A walk through the studio
A key on-screen difference for Sky Sports’ Ryder Cup coverage this year involves analysis and augmented reality. “We have the touchscreen in the studio this year, and we’re also doing virtual walkthroughs with the players – so the studio is really quite large,” says Lane.
“The touchscreen is a Viz set-up this year (in previous years it’s been a Hego set up where we did all the modelling internally). We have a Vinten data head in there that works into the Viz, and the players will walk into the studio, as an augmented reality. You will see them appear in the studio – that’s something new this year. That’s taking things on from where we’ve gone with Monday Night Football and some other augmented reality.
“Hence when you see the size of the studio it looks slightly odd, because you’ve got the main presentation area and to the left of that you’ve got the touchscreen – but the depth of the studio is considerably more than you would normally have, to provide the depth of perspective for the player walkthroughs. Those walkthroughs will happen every day of the competition.
“Actually, touchscreen technology is challenging to get working consistently. No matter how well it’s working, as soon as the talent step in front of it, it just doesn’t quite behave as well as they want. We’ve put extra support effort trying to make sure we’re pushing what we’re doing but hopefully also that they get comfortable using it every day. As soon as that confidence goes – they’d rather not use it…”
Sky Sports has shot a lot of small features with drones and back cams all over the course in the last week to give the viewer a better idea of how the course sets up and adding them into the programming. With the Ryder Cup, with its unusual format (on air all day and only four matches per day for the first two days of competition), the team has much more time to feed those features in to enhance the live production.
It’s a massive team operation, celebrating a unique event where professional golfers play for a team rather than themselves and the best European and American players give everything for Team Europe and Team USA for three days every other year.
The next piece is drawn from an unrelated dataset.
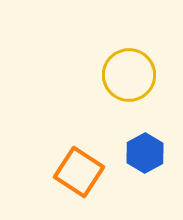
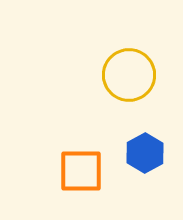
orange square: moved 2 px right, 1 px up; rotated 33 degrees counterclockwise
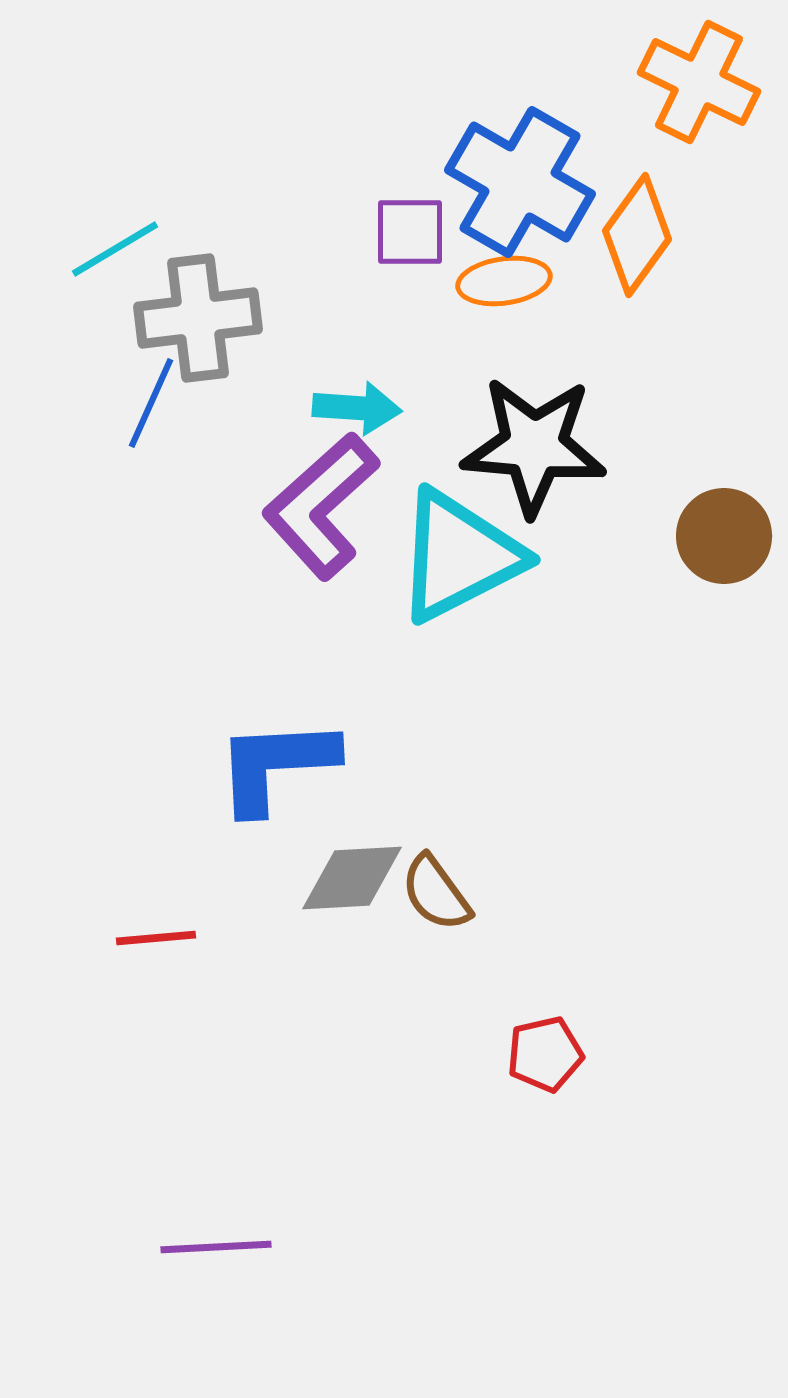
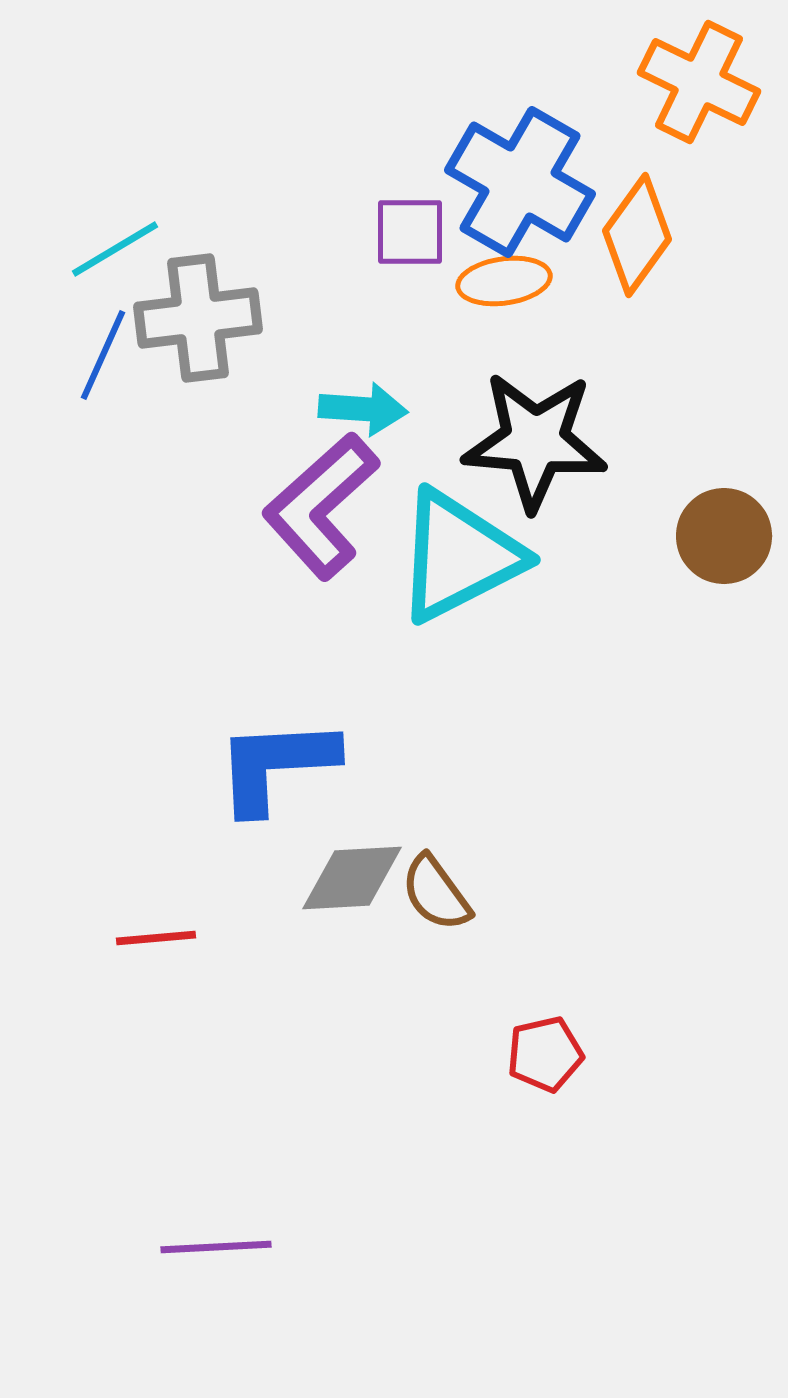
blue line: moved 48 px left, 48 px up
cyan arrow: moved 6 px right, 1 px down
black star: moved 1 px right, 5 px up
“It isn’t always about technology and the latest innovation,” says Lane. “At the end of the day it’s about telling a story, actually making sure we capture it and cover it as well as we can.
“And that goes back to the simple things we do well – cameras, replay, commentary and production ethics. If you get all those together: you can have as many bells and whistles as you like, but really all Joe Public wants you to do is capture the moment. That’s the key thing. We will introduce technology; we will do things we haven’t done before. But the key thing is to tell the story.”